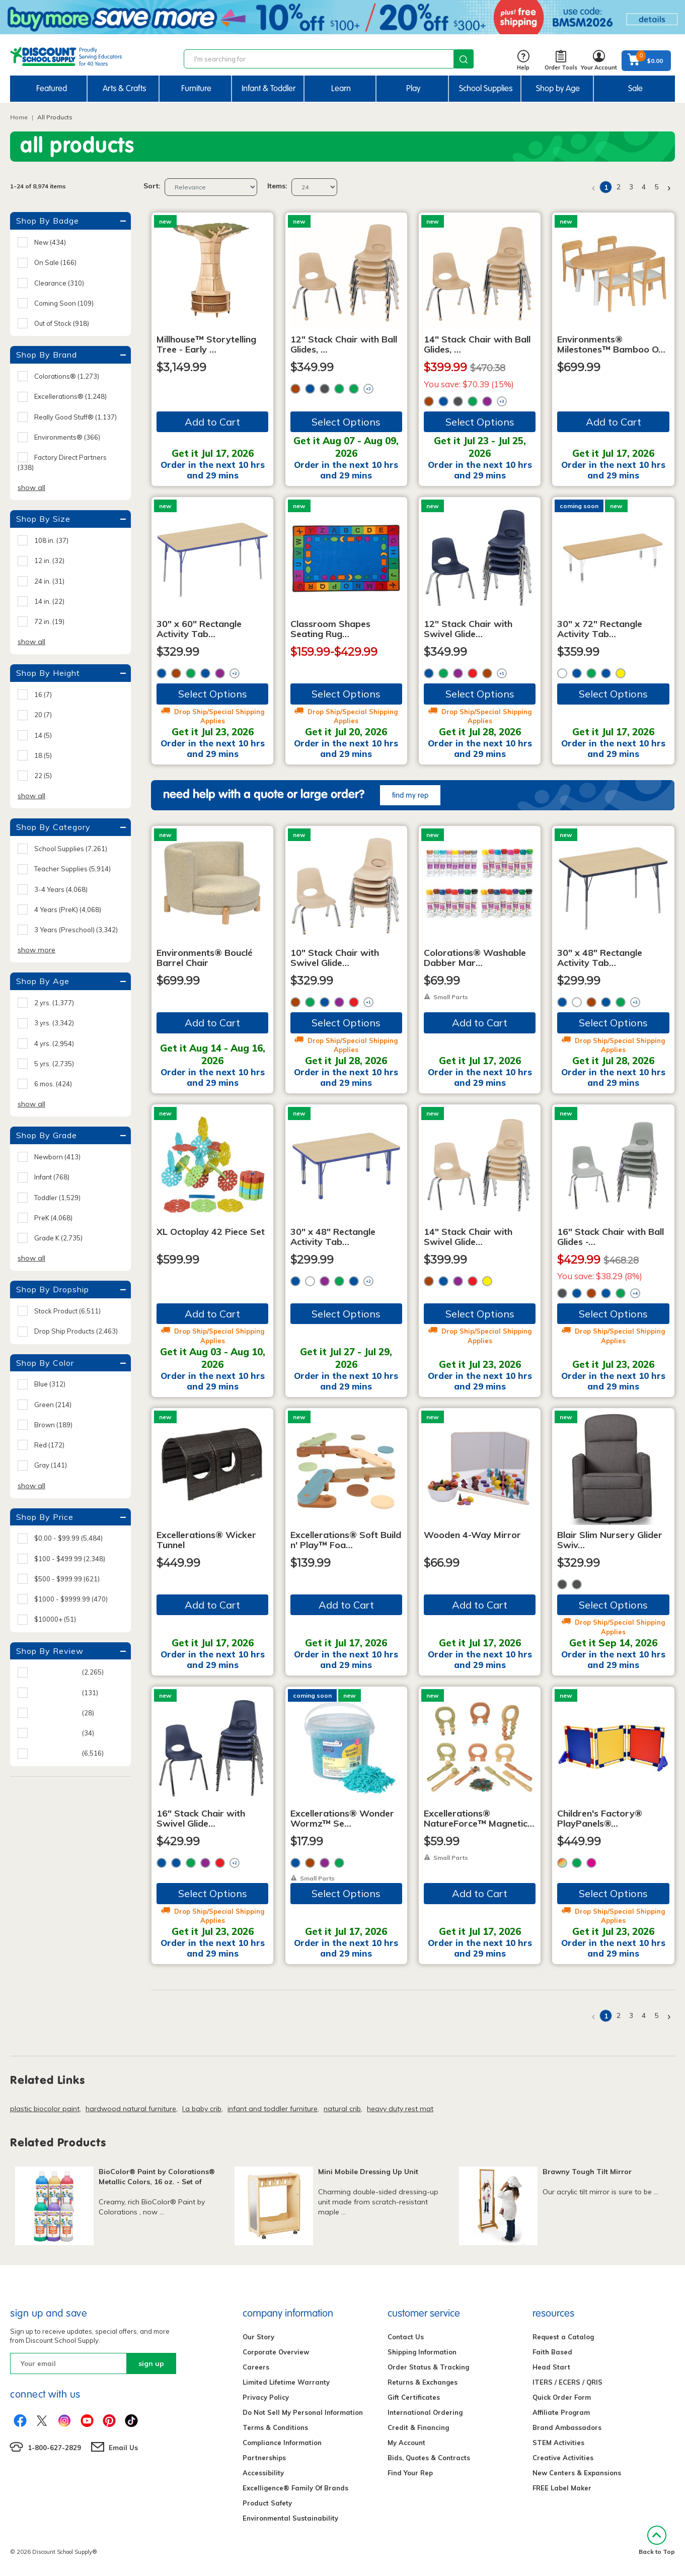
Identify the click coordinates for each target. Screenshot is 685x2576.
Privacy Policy (266, 2397)
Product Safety (267, 2503)
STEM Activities (558, 2443)
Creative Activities (562, 2458)
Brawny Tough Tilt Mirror (587, 2171)
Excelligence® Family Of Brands (295, 2488)
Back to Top (657, 2540)
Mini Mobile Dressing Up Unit (368, 2171)
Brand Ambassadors (566, 2427)
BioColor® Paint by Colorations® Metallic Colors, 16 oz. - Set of (157, 2176)
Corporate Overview (276, 2352)
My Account (406, 2443)
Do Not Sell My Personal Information (303, 2412)
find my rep (410, 795)
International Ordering (425, 2412)
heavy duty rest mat (400, 2108)
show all (31, 487)
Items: (277, 185)
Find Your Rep (410, 2473)
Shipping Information (422, 2352)
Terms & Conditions (275, 2427)
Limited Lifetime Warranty (286, 2382)
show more (36, 949)
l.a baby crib (201, 2108)
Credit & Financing (418, 2427)
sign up (151, 2363)
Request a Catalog (563, 2337)
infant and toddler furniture (272, 2108)
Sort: (152, 185)
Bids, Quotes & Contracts (429, 2458)
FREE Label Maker (561, 2488)
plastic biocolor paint (45, 2108)
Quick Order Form (561, 2397)
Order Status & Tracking (428, 2367)
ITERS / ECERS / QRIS (567, 2382)
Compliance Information (282, 2443)
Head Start (551, 2367)
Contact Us (406, 2337)
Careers (256, 2367)
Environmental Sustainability (290, 2518)
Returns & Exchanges (423, 2382)
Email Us (123, 2448)
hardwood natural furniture (131, 2108)
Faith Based (552, 2352)
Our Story (258, 2337)
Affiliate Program (561, 2412)
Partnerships (264, 2458)
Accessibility (263, 2473)
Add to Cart (212, 421)
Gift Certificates (414, 2397)
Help (523, 60)
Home (19, 117)
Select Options (346, 421)
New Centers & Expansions (576, 2473)
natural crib (342, 2108)
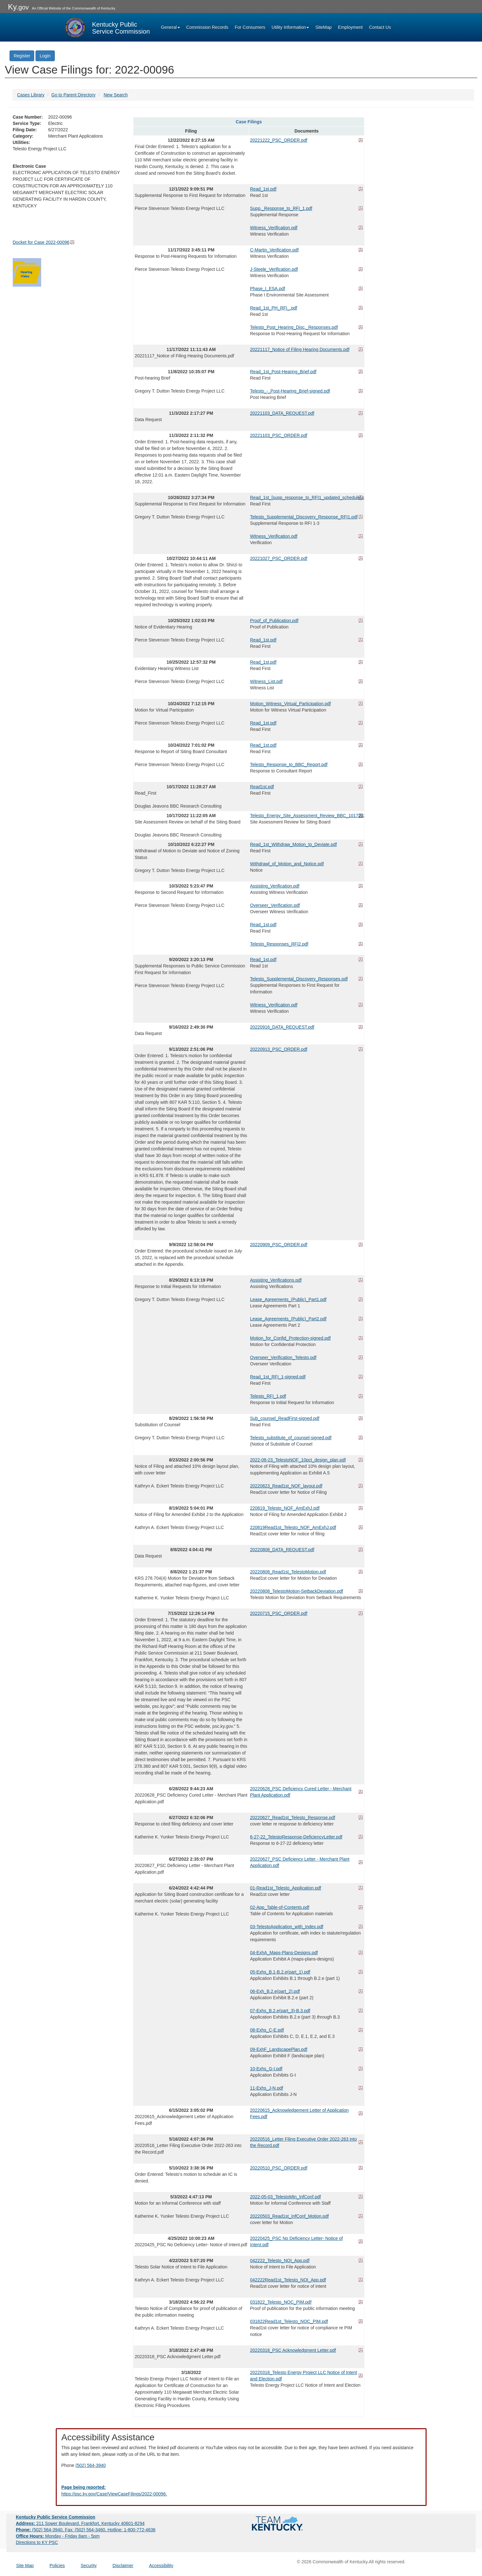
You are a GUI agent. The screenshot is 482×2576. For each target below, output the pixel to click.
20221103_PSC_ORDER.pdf (278, 435)
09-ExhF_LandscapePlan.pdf (278, 2049)
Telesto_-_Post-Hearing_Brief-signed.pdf (290, 391)
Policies (57, 2565)
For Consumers (250, 27)
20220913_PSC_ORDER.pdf (278, 1049)
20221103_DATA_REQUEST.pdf (282, 413)
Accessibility (161, 2565)
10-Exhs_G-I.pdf (266, 2068)
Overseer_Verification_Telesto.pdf (283, 1357)
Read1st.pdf (262, 786)
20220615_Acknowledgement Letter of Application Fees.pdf (299, 2113)
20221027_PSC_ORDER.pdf (278, 558)
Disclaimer (122, 2565)
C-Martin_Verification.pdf (274, 249)
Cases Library (30, 94)
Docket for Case (41, 242)
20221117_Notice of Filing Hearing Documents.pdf (300, 349)
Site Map (25, 2565)
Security (89, 2565)
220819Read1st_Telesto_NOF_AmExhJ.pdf (293, 1527)
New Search (116, 94)
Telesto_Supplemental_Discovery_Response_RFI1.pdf (303, 516)
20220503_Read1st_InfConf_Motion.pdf (289, 2216)
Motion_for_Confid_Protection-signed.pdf (290, 1338)
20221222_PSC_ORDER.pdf (278, 140)
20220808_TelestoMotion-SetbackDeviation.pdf (296, 1591)
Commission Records (207, 27)
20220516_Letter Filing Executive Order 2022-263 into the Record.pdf (303, 2142)
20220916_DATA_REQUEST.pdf (282, 1027)
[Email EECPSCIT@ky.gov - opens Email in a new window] (241, 2490)
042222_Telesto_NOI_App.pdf (280, 2260)
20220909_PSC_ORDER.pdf (278, 1244)
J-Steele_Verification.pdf (274, 269)
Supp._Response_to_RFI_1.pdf (281, 208)
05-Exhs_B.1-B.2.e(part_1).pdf (280, 1971)
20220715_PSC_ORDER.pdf (278, 1613)
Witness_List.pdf (266, 681)
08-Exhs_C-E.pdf (267, 2030)
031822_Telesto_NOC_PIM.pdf (281, 2302)
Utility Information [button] (290, 27)
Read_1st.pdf (263, 189)
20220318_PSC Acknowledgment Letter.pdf (293, 2350)
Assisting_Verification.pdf (274, 885)
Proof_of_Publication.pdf (274, 620)
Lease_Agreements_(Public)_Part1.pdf (288, 1299)
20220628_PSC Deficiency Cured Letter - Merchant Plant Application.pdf (300, 1792)
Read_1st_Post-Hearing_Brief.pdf (283, 371)
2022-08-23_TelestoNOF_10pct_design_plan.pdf (298, 1459)
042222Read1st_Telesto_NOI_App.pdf (288, 2279)
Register (22, 55)
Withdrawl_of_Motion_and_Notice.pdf (287, 863)
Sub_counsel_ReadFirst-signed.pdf (284, 1418)
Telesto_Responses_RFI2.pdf (279, 943)
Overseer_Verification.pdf (275, 905)
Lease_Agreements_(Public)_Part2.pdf (288, 1318)
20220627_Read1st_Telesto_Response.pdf (292, 1817)
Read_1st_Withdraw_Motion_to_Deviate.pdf (293, 844)
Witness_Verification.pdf (273, 227)
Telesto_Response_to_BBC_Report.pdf (288, 764)
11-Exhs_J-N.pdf (266, 2088)
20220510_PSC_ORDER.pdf (278, 2167)
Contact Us (380, 27)
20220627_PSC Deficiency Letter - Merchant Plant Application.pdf (300, 1862)
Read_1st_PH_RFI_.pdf (273, 307)
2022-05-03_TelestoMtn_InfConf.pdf (285, 2196)
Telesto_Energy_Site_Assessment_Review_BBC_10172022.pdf (306, 815)
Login (45, 55)
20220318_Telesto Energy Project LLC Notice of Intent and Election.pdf (303, 2375)
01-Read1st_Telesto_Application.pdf (285, 1887)
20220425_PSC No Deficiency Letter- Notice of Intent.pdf (296, 2241)
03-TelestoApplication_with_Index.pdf (286, 1926)
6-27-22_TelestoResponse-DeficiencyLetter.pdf (296, 1836)
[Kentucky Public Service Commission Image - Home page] (107, 27)
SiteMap (323, 27)
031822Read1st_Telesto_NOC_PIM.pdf (289, 2321)
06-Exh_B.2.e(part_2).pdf (275, 1991)
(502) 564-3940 (90, 2465)
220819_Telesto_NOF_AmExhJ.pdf (284, 1508)
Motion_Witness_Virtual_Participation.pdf (290, 703)
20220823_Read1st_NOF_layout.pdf (286, 1485)
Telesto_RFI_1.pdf (268, 1396)
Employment (350, 27)
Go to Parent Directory (73, 94)
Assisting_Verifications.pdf (276, 1280)
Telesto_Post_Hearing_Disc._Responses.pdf (294, 327)
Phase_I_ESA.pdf (267, 288)
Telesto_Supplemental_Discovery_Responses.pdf (299, 978)
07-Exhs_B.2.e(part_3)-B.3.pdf (280, 2010)
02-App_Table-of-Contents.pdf (279, 1907)
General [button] (170, 27)
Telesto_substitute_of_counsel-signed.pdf (290, 1437)
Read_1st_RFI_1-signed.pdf (277, 1376)
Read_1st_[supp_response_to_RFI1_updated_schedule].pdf (306, 497)
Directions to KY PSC (37, 2542)
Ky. (18, 7)
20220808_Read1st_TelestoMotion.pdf (288, 1571)
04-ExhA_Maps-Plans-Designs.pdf (284, 1952)
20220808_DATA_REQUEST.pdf (282, 1549)
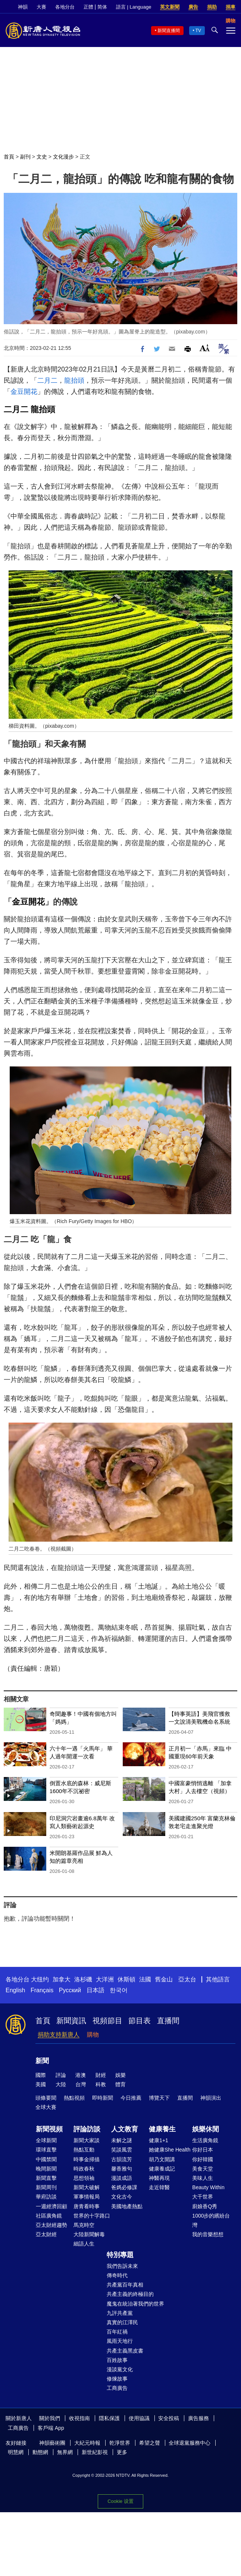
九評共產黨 (120, 2313)
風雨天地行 (120, 2341)
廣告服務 (198, 2418)
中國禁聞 (46, 2159)
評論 (61, 2075)
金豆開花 (23, 391)
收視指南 (79, 2418)
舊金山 (164, 1979)
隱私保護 (109, 2418)
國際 (40, 2075)
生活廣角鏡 (205, 2140)
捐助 (212, 7)
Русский (70, 1990)
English (15, 1990)
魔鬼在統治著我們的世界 (135, 2304)
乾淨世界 (119, 2443)
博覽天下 (159, 2098)
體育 (120, 2084)
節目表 (139, 2020)
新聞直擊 (46, 2178)
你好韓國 (202, 2159)
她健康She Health (169, 2150)
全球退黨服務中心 (189, 2443)
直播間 (168, 2020)
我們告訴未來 (122, 2266)
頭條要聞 (45, 2098)
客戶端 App (51, 2428)
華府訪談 (46, 2197)
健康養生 (162, 2129)
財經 (101, 2075)
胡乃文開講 (162, 2159)
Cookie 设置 (120, 2501)
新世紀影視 (95, 2452)
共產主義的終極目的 (130, 2294)
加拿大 (62, 1979)
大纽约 (40, 1979)
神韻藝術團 (52, 2443)
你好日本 (202, 2150)
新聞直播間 (168, 30)
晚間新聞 (46, 2169)
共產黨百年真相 (125, 2285)
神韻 (23, 7)
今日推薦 (130, 2098)
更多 (122, 2452)
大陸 (61, 2084)
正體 (88, 7)
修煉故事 (117, 2379)
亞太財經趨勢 (51, 2225)
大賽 (41, 7)
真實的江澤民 (122, 2322)
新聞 (42, 2061)
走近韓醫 (159, 2187)
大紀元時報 (87, 2443)
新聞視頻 (49, 2129)
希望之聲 (149, 2443)
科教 (101, 2084)
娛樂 (120, 2075)
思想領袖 (83, 2178)
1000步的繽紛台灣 (211, 2220)
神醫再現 (159, 2178)
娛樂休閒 (205, 2129)
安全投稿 (168, 2418)
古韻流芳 (121, 2159)
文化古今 (121, 2197)
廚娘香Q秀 (204, 2206)
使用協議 (139, 2418)
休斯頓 (126, 1979)
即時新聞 (102, 2098)
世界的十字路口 (91, 2216)
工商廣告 (117, 2388)
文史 (42, 157)
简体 (102, 7)
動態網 (40, 2452)
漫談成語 (121, 2178)
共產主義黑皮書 (125, 2351)
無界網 (65, 2452)
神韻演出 (210, 2098)
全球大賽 (45, 2107)
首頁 (9, 157)
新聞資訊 (71, 2020)
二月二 (47, 380)
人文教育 (124, 2129)
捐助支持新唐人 (58, 2034)
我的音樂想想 (207, 2234)
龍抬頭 (74, 380)
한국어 (119, 1990)
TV (198, 30)
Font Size (204, 348)
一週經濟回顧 (51, 2206)
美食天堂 (202, 2169)
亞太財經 (46, 2234)
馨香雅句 (121, 2169)
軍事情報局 (86, 2197)
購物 (93, 2034)
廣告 (193, 7)
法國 (145, 1979)
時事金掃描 (86, 2159)
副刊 (25, 157)
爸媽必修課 (124, 2187)
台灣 (80, 2084)
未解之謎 (121, 2140)
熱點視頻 (74, 2098)
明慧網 (16, 2452)
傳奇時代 (117, 2275)
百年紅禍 (117, 2332)
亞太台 (187, 1979)
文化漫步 (63, 157)
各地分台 (65, 7)
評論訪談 (86, 2129)
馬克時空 (83, 2225)
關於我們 (49, 2418)
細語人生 (83, 2244)
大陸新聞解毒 (89, 2234)
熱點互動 (83, 2150)
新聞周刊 (46, 2187)
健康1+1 (158, 2140)
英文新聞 (169, 7)
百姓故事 (117, 2360)
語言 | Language (133, 7)
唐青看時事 (86, 2206)
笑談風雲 (121, 2150)
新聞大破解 (86, 2187)
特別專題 (120, 2255)
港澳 (80, 2075)
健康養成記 (162, 2169)
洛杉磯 (83, 1979)
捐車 (230, 7)
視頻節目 (107, 2020)
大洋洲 (105, 1979)
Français (42, 1990)
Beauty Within (208, 2187)
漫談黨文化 (120, 2369)
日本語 (95, 1990)
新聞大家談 (86, 2140)
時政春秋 (83, 2169)
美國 (40, 2084)
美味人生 (202, 2178)
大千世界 (202, 2197)
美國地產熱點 (127, 2206)
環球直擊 (46, 2150)
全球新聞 (46, 2140)
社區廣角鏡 (49, 2216)
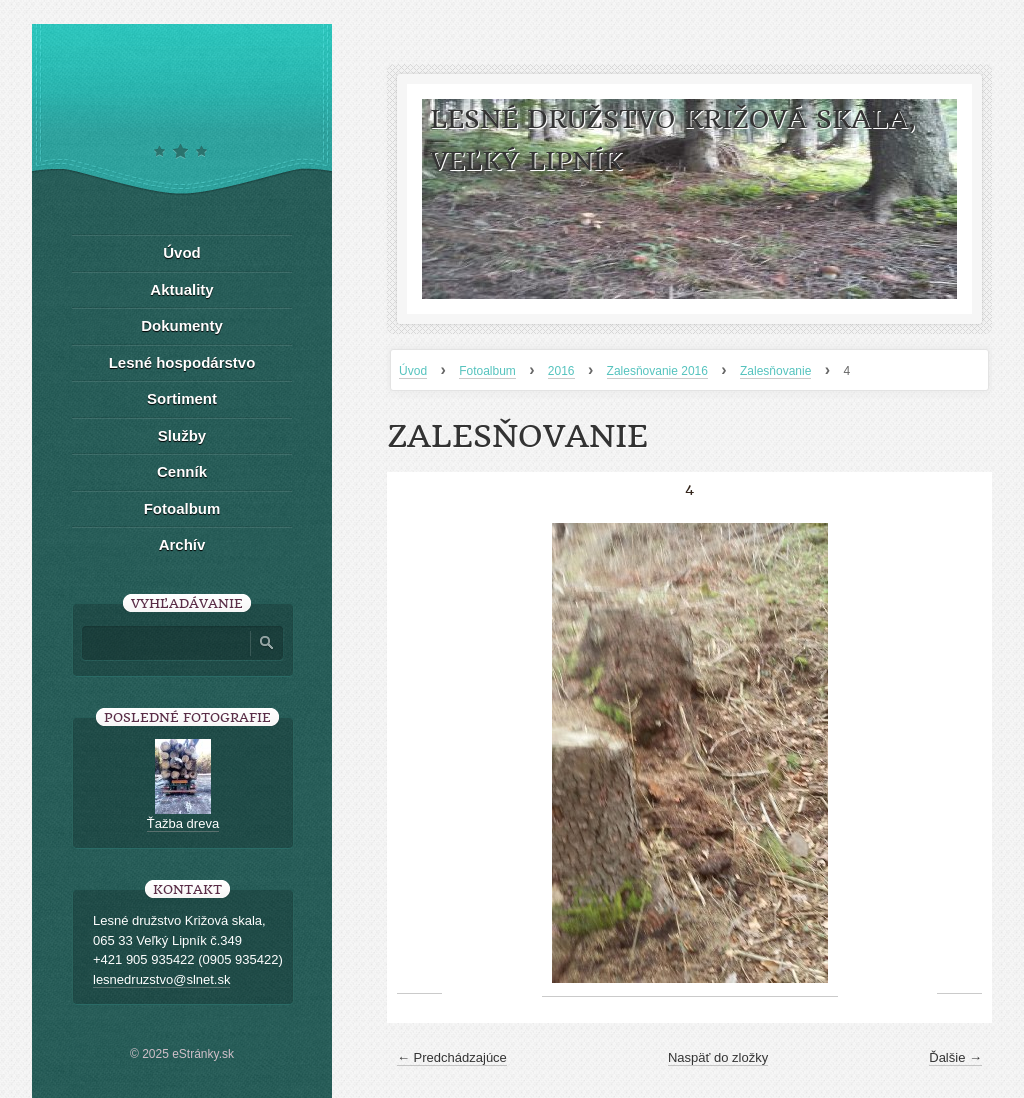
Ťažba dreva (183, 823)
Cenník (182, 471)
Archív (182, 544)
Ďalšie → (955, 1057)
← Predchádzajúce (452, 1057)
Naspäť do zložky (718, 1057)
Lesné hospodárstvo (182, 362)
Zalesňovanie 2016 (657, 371)
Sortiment (182, 398)
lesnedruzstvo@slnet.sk (161, 979)
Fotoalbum (487, 371)
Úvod (413, 371)
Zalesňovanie (775, 371)
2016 (561, 371)
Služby (182, 435)
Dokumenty (182, 325)
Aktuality (181, 289)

____________________

What you need to do
Nothing but the lines from the first line of the data above through the line holding "20220615_Acknowledgement Letter of" may appear in the response, copied exactly and without pictures.

Task solution
Identify the click coordinates for each target. Screenshot is 685x2576.
Privacy Policy (266, 2397)
Product Safety (267, 2503)
STEM Activities (558, 2443)
Creative Activities (562, 2458)
Brawny Tough Tilt Mirror (587, 2171)
Excelligence® Family Of Brands (295, 2488)
Back to Top (657, 2540)
Mini Mobile Dressing Up Unit (368, 2171)
Brand Ambassadors (566, 2427)
BioColor® Paint by Colorations® Metallic Colors, 16 oz. - Set of (157, 2176)
Corporate Overview (276, 2352)
My Account (406, 2443)
Do Not Sell My Personal Information (303, 2412)
find my rep (410, 795)
International Ordering (425, 2412)
heavy duty rest mat (400, 2108)
show all (31, 487)
Items: (277, 185)
Find Your Rep (410, 2473)
Shipping Information (422, 2352)
Terms & Conditions (275, 2427)
Limited Lifetime Warranty (286, 2382)
show more (36, 949)
l.a baby crib (201, 2108)
Credit & Financing (418, 2427)
sign up (151, 2363)
Request a Catalog (563, 2337)
infant and toddler furniture (272, 2108)
Sort: (152, 185)
Bids, Quotes & Contracts (429, 2458)
FREE Label Maker (561, 2488)
plastic biocolor paint (45, 2108)
Quick Order Form (561, 2397)
Order Status & Tracking (428, 2367)
ITERS / ECERS / QRIS (567, 2382)
Compliance Information (282, 2443)
Head Start (551, 2367)
Contact Us (406, 2337)
Careers (256, 2367)
Environmental Sustainability (290, 2518)
Returns & Exchanges (423, 2382)
Email Us (123, 2448)
hardwood natural furniture (131, 2108)
Faith Based (552, 2352)
Our Story (258, 2337)
Affiliate Program (561, 2412)
Partnerships (264, 2458)
Accessibility (263, 2473)
Add to Cart (212, 421)
Gift Certificates (414, 2397)
Help (523, 60)
Home (19, 117)
Select Options (346, 421)
New Centers & Expansions (576, 2473)
natural crib (342, 2108)
You are a GUI agent. The screenshot is 482×2576. For each target below, output the pixel to click.
20221103_PSC_ORDER.pdf (278, 435)
09-ExhF_LandscapePlan.pdf (278, 2049)
Telesto_-_Post-Hearing_Brief-signed.pdf (290, 391)
Policies (57, 2565)
For Consumers (250, 27)
20220913_PSC_ORDER.pdf (278, 1049)
20221103_DATA_REQUEST.pdf (282, 413)
Accessibility (161, 2565)
10-Exhs_G-I.pdf (266, 2068)
Overseer_Verification_Telesto.pdf (283, 1357)
Read1st.pdf (262, 786)
20220615_Acknowledgement Letter of Application Fees.pdf (299, 2113)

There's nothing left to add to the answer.